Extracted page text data
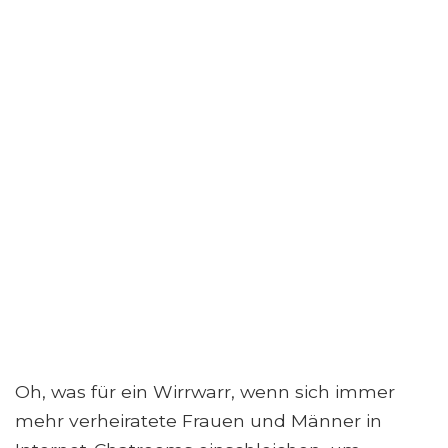
Oh, was für ein Wirrwarr, wenn sich immer
mehr verheiratete Frauen und Männer in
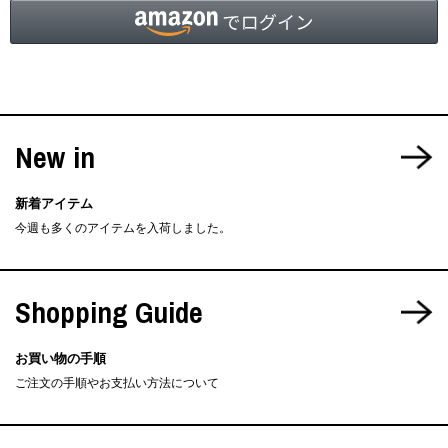
New in
新着アイテム
今週も多くのアイテムを入荷しました。
Shopping Guide
お買い物の手順
ご注文の手順やお支払い方法について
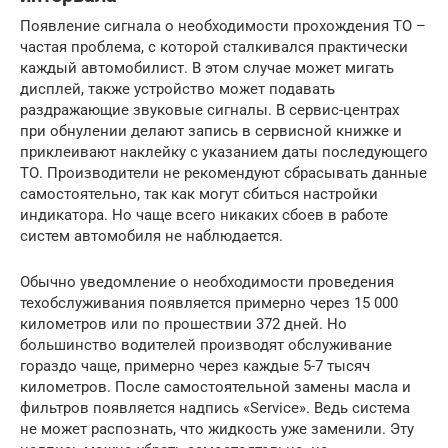
Появление сигнала о необходимости прохождения ТО –
частая проблема, с которой сталкивался практически
каждый автомобилист. В этом случае может мигать
дисплей, также устройство может подавать
раздражающие звуковые сигналы. В сервис-центрах
при обнулении делают запись в сервисной книжке и
приклеивают наклейку с указанием даты последующего
ТО. Производители не рекомендуют сбрасывать данные
самостоятельно, так как могут сбиться настройки
индикатора. Но чаще всего никаких сбоев в работе
систем автомобиля не наблюдается.
Обычно уведомление о необходимости проведения
техобслуживания появляется примерно через 15 000
километров или по прошествии 372 дней. Но
большинство водителей производят обслуживание
гораздо чаще, примерно через каждые 5-7 тысяч
километров. После самостоятельной замены масла и
фильтров появляется надпись «Service». Ведь система
не может распознать, что жидкость уже заменили. Эту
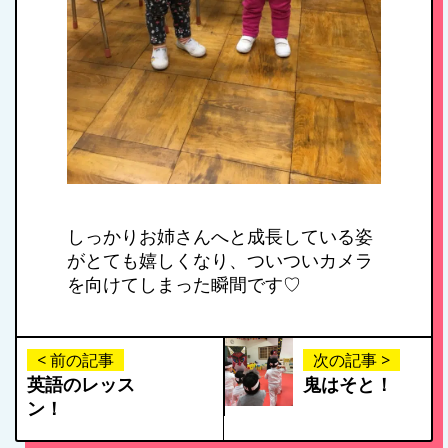
HOME
私たちの思い・教
育方針
1日のスケジュール
しっかりお姉さんへと成長している姿
がとても嬉しくなり、ついついカメラ
を向けてしまった瞬間です♡
年間行事
< 前の記事
次の記事 >
施設紹介・園概要
英語のレッス
鬼はそと！
ン！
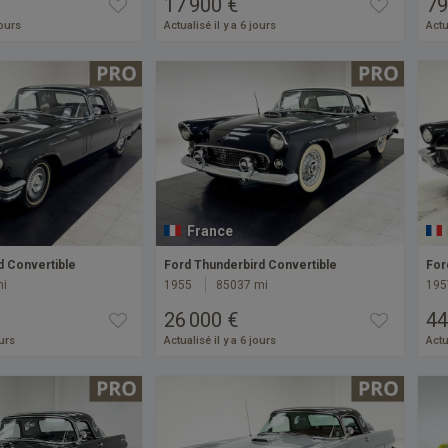
17 900 €
79
jours
Actualisé il y a 6 jours
Actu
France
d Convertible
Ford Thunderbird Convertible
For
mi
1955
85037 mi
195
26 000 €
44
ours
Actualisé il y a 6 jours
Actu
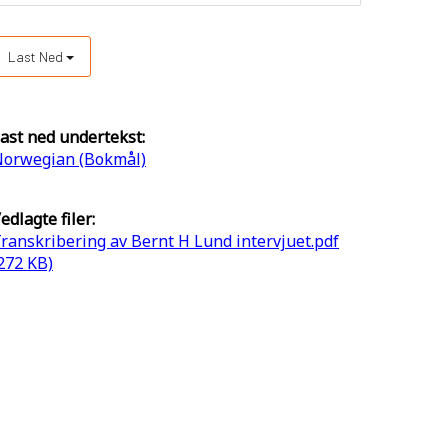
Last Ned
ast ned undertekst:
orwegian (Bokmål)
edlagte filer:
ranskribering av Bernt H Lund intervjuet.pdf
272 KB)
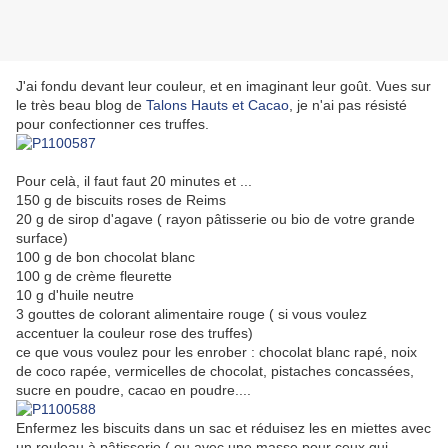
J'ai fondu devant leur couleur, et en imaginant leur goût. Vues sur
le très beau blog de
Talons Hauts et Cacao
, je n'ai pas résisté
pour confectionner ces truffes.
Pour celà, il faut faut 20 minutes et ...
150 g de biscuits roses de Reims
20 g de sirop d'agave ( rayon pâtisserie ou bio de votre grande
surface)
100 g de bon chocolat blanc
100 g de crème fleurette
10 g d'huile neutre
3 gouttes de colorant alimentaire rouge ( si vous voulez
accentuer la couleur rose des truffes)
ce que vous voulez pour les enrober : chocolat blanc rapé, noix
de coco rapée, vermicelles de chocolat, pistaches concassées,
sucre en poudre, cacao en poudre....
Enfermez les biscuits dans un sac et réduisez les en miettes avec
un rouleau à pâtisserie ( ou avec une masse pour ceux qui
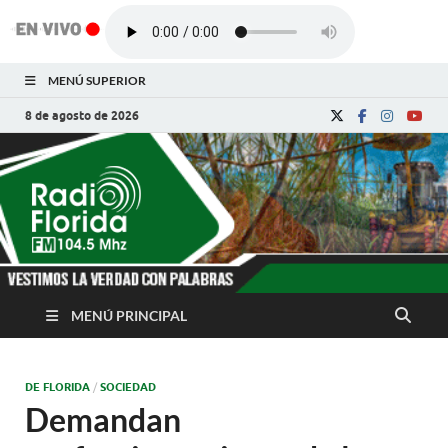
MENÚ SUPERIOR
8 de agosto de 2026
Radio Florida de
Noticias y Actualidades de Florida, Camagüey,
Cuba
Cuba
MENÚ PRINCIPAL
DE FLORIDA
/
SOCIEDAD
Demandan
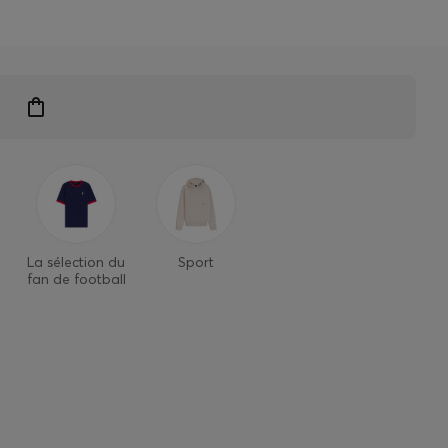
 exclusifs
La sélection du
Sport
fan de football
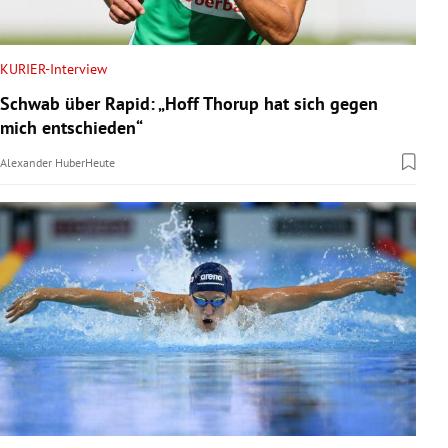
KURIER-Interview
Schwab über Rapid: „Hoff Thorup hat sich gegen
mich entschieden“
Alexander Huber
Heute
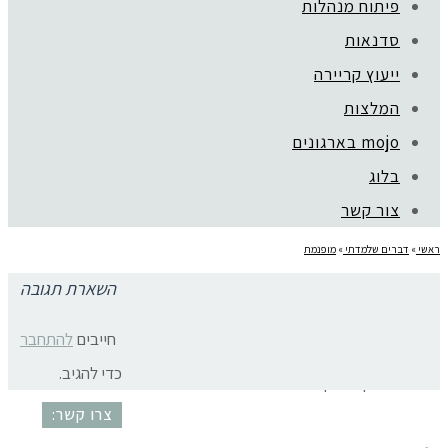
פיתוח מנהלות
סדנאות
ייעוץ קריירה
קהילת סלוניקי 1, תל אביב |
052-6773963
המלצות
© כל הזכויות שמורות לגלית שול |
מדיניות פרטיות
עיצוב:
נסטיה פייביש
| ביצוע:
zivuch
mojo בארגונים
בלוג
צור קשר
ראשי
»
דברים שלמדתי
»
מופנמת
השארת תגובה
להבין אנשים מופנמים
חייבים
להתחבר
כדי להגיב.
מופנם מוחצן שאלון ה MBTI
צרו קשר:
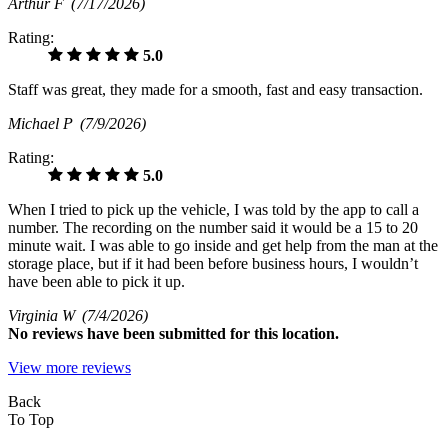
Arthur F
(7/17/2026)
Rating:
5.0
Staff was great, they made for a smooth, fast and easy transaction.
Michael P
(7/9/2026)
Rating:
5.0
When I tried to pick up the vehicle, I was told by the app to call a
number. The recording on the number said it would be a 15 to 20
minute wait. I was able to go inside and get help from the man at the
storage place, but if it had been before business hours, I wouldn’t
have been able to pick it up.
Virginia W
(7/4/2026)
No
reviews have been submitted for this location.
View more reviews
Back
To Top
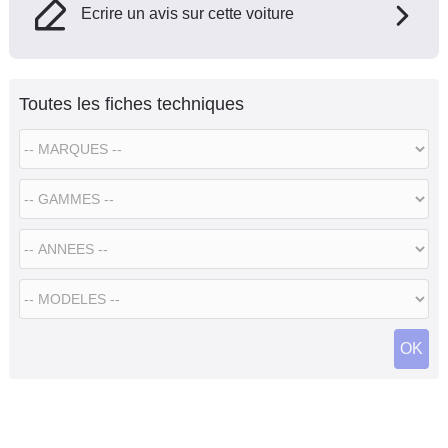
Ecrire un avis sur cette voiture
Toutes les fiches techniques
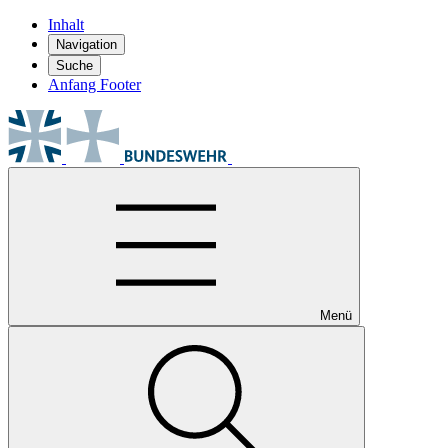
Inhalt
Navigation
Suche
Anfang Footer
Menü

# WHAT THIS TASK INVOLVES
With the string "couleur" as the key, filter the data above and show the lines that match.

# TASK RESPONSE
J'ai fondu devant leur couleur, et en imaginant leur goût. Vues sur
accentuer la couleur rose des truffes)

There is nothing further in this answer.